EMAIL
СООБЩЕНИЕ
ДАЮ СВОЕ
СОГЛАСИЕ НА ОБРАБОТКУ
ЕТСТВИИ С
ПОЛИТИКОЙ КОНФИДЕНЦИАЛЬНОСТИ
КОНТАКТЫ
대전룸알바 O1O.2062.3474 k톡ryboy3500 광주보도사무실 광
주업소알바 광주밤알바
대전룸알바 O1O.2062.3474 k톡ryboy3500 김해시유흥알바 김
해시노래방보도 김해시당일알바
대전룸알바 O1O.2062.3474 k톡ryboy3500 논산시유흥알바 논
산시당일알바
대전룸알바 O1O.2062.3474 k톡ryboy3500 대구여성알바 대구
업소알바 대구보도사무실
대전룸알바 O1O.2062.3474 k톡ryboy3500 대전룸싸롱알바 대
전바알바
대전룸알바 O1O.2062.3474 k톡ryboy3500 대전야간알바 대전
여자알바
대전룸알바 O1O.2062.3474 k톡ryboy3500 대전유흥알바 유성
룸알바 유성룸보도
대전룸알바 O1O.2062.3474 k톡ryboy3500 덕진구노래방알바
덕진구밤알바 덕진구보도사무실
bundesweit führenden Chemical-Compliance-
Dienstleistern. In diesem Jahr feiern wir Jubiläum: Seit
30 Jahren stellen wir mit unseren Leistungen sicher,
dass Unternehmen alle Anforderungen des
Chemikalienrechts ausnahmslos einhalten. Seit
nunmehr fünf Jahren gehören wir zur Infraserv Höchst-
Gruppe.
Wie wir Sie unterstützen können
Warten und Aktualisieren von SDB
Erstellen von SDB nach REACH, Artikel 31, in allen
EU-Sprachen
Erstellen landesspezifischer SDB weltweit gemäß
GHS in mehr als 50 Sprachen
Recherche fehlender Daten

● ● ● ●

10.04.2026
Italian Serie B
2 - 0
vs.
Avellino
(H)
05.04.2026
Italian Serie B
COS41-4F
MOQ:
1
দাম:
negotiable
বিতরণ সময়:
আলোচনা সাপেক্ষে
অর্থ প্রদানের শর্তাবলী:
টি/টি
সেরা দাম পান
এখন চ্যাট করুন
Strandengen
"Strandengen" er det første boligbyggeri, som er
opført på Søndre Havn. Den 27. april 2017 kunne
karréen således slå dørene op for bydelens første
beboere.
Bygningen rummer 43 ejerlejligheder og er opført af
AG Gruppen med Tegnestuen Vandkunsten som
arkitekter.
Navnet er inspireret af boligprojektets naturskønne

● ● ● ●

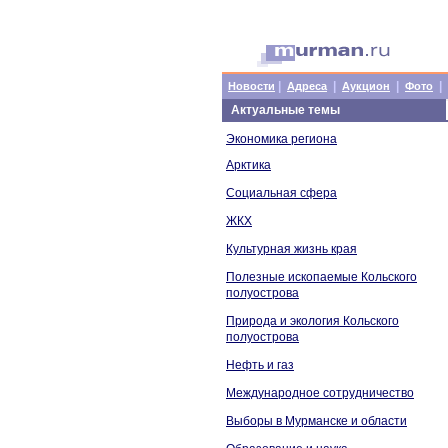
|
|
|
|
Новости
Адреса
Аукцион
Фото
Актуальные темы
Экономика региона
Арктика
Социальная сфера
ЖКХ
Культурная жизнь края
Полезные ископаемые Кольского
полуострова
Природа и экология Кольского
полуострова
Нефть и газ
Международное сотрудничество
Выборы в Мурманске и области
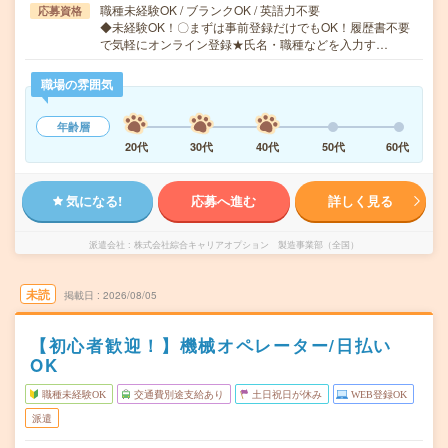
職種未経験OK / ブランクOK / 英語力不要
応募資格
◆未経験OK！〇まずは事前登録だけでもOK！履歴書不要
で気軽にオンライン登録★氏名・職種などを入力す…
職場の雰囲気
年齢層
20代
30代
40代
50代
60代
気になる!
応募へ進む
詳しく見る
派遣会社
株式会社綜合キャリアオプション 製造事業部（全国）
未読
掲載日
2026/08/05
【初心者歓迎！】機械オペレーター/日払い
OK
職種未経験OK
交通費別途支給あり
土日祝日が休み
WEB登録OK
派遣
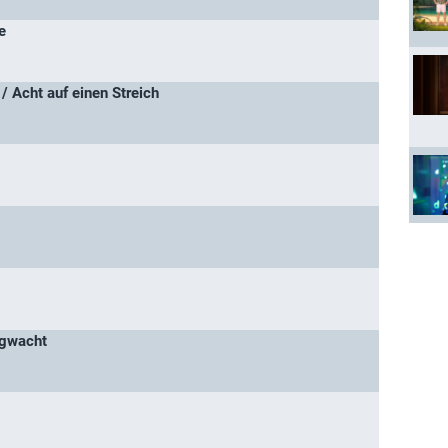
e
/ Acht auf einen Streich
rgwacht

● ● ● ●

EXERCISE:
In the listing above, find the line containing "Chemikalienrechts ausnahmslos einhalten. Seit" and the line containing "EU-Sprachen". Output them and every line between, exactly, and nothing else.

ANSWER FOR THIS EXERCISE:
Chemikalienrechts ausnahmslos einhalten. Seit
nunmehr fünf Jahren gehören wir zur Infraserv Höchst-
Gruppe.
Wie wir Sie unterstützen können
Warten und Aktualisieren von SDB
Erstellen von SDB nach REACH, Artikel 31, in allen
EU-Sprachen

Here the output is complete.